/---

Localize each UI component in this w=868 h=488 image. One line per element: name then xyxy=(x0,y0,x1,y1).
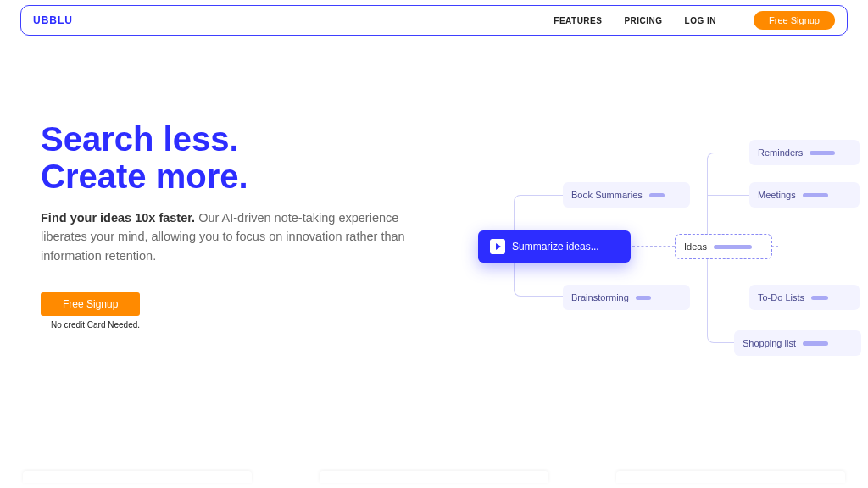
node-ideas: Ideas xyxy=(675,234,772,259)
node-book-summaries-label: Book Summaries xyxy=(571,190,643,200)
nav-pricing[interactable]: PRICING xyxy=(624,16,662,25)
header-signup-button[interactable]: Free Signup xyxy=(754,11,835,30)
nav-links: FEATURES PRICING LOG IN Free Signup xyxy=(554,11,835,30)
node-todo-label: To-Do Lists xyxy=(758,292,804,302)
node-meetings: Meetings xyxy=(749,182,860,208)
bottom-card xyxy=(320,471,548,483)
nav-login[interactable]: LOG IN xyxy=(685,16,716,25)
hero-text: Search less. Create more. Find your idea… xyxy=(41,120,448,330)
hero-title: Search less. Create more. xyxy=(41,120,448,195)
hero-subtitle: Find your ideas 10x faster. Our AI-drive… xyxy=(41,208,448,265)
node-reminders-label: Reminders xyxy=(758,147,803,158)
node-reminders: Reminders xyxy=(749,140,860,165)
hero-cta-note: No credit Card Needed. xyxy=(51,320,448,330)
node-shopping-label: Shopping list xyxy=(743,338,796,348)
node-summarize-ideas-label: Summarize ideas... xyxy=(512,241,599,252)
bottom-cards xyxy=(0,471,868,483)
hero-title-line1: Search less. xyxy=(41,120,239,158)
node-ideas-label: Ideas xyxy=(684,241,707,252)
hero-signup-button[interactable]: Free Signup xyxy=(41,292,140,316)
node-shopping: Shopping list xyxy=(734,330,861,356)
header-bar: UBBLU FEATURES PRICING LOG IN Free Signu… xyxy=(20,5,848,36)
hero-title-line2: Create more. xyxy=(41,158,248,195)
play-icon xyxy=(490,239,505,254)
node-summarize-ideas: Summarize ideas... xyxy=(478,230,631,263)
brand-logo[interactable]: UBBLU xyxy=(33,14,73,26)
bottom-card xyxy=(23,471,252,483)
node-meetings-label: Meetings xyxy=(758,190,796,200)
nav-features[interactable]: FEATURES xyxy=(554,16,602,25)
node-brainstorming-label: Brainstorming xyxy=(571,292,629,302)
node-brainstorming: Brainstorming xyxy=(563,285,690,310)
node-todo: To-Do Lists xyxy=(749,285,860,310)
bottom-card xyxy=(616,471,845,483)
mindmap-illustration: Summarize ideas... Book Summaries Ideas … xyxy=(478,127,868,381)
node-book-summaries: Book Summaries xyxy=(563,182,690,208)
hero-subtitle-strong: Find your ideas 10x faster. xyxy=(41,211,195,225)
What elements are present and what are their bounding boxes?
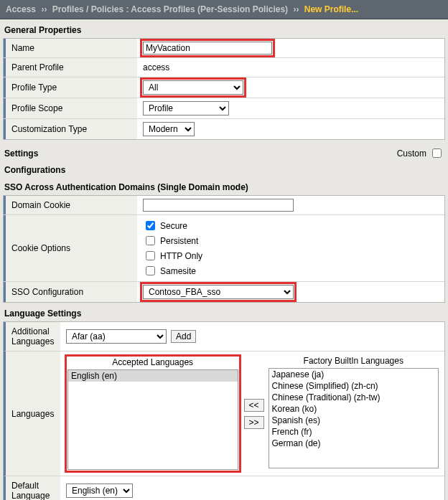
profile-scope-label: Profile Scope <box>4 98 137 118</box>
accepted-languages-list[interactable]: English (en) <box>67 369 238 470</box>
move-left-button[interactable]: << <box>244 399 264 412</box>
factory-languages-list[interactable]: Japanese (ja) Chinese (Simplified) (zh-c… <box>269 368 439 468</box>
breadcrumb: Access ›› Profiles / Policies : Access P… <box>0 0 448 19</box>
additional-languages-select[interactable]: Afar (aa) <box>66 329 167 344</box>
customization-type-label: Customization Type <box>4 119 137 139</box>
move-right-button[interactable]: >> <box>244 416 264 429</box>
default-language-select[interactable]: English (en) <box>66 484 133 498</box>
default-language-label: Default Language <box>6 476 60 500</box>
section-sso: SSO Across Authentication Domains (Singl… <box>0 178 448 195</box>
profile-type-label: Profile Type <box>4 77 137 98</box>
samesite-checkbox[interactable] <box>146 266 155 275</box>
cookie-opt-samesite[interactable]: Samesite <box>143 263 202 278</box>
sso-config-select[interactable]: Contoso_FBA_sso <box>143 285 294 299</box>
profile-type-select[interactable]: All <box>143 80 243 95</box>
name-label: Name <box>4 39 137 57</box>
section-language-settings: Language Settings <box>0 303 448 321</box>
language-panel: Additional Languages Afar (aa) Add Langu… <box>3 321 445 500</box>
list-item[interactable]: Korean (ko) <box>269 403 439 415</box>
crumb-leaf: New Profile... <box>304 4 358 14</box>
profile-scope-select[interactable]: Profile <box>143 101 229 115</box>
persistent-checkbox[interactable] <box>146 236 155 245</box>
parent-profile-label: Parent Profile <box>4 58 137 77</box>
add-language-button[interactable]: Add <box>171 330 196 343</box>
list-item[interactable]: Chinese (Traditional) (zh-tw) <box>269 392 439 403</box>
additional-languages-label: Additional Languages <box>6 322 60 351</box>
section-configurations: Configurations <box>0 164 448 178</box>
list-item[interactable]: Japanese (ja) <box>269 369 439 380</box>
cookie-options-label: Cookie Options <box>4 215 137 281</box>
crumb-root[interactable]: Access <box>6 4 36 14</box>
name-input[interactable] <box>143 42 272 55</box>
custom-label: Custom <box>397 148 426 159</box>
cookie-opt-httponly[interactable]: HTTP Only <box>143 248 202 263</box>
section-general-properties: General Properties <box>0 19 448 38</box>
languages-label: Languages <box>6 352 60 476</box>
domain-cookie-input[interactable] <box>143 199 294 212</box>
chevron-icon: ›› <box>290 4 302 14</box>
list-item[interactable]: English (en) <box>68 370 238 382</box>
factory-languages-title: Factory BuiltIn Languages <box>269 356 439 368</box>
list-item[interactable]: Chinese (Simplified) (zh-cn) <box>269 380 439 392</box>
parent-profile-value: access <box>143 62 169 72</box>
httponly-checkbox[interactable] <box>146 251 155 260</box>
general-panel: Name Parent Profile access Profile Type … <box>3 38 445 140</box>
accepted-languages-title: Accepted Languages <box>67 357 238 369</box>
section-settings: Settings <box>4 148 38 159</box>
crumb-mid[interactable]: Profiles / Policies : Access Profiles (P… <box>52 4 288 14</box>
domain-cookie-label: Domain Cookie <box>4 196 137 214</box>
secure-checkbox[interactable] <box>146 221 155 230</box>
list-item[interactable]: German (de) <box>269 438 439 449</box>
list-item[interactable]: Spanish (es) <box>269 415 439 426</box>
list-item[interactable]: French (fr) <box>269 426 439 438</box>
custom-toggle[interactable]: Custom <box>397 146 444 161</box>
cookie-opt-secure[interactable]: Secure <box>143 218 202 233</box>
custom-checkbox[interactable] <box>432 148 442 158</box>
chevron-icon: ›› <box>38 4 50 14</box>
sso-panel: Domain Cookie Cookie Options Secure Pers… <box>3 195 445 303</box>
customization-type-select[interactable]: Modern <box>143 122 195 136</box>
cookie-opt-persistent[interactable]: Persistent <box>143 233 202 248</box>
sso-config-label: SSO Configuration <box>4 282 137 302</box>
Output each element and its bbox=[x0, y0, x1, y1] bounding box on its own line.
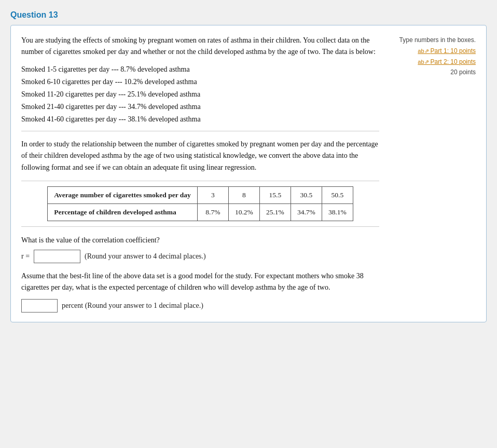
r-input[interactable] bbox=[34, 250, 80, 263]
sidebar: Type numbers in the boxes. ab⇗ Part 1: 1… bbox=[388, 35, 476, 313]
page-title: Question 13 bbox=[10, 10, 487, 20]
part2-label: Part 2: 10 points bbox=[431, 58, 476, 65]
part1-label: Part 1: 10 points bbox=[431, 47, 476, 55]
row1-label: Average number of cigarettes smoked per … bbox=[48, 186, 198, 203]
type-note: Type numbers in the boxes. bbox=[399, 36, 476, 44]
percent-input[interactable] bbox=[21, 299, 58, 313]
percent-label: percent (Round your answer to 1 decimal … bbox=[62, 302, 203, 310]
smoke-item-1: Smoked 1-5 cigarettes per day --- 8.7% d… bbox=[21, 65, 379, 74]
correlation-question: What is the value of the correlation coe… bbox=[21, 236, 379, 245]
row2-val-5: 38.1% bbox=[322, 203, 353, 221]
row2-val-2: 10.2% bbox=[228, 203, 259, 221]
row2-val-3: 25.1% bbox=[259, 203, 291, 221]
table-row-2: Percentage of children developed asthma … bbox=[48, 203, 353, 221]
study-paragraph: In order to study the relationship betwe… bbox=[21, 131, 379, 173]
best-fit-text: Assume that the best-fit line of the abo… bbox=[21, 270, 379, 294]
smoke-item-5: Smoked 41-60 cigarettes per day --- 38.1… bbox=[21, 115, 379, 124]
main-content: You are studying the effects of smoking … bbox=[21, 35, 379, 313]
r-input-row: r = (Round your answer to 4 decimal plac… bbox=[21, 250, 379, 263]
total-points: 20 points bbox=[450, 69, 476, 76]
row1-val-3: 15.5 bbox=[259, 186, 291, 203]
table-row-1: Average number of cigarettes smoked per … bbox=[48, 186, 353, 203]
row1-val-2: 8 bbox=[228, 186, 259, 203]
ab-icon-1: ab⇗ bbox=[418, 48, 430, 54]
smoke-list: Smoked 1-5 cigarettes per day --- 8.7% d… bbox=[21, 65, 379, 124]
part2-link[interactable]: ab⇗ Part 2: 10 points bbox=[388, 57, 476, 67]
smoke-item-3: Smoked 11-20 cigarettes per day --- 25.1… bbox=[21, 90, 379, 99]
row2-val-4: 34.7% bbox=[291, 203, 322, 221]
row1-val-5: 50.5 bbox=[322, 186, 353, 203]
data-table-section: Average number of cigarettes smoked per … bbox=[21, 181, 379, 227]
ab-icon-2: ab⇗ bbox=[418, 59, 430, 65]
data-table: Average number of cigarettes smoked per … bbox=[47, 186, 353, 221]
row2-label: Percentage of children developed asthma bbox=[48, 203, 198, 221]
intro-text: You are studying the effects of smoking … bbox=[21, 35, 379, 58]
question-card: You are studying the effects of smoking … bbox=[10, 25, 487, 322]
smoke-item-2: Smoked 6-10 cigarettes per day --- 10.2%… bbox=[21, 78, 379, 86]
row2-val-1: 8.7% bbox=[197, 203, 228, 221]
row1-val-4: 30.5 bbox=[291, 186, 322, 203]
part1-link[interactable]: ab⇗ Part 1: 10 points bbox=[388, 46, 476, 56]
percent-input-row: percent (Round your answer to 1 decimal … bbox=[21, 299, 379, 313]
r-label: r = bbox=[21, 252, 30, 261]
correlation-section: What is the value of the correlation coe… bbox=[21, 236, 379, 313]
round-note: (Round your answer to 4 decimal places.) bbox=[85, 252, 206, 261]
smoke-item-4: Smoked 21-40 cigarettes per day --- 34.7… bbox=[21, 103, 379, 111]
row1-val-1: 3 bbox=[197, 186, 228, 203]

\---

ABOUT THIS EXERCISE ->
Copy out every line of the records that the string "Chinese" appears in.

YOUR RESPONSE ->
factory-languages-list[interactable]: Japanese (ja) Chinese (Simplified) (zh-c… <box>269 368 439 468</box>
list-item[interactable]: Chinese (Traditional) (zh-tw) <box>269 392 439 403</box>
list-item[interactable]: Chinese (Simplified) (zh-cn) <box>269 380 439 392</box>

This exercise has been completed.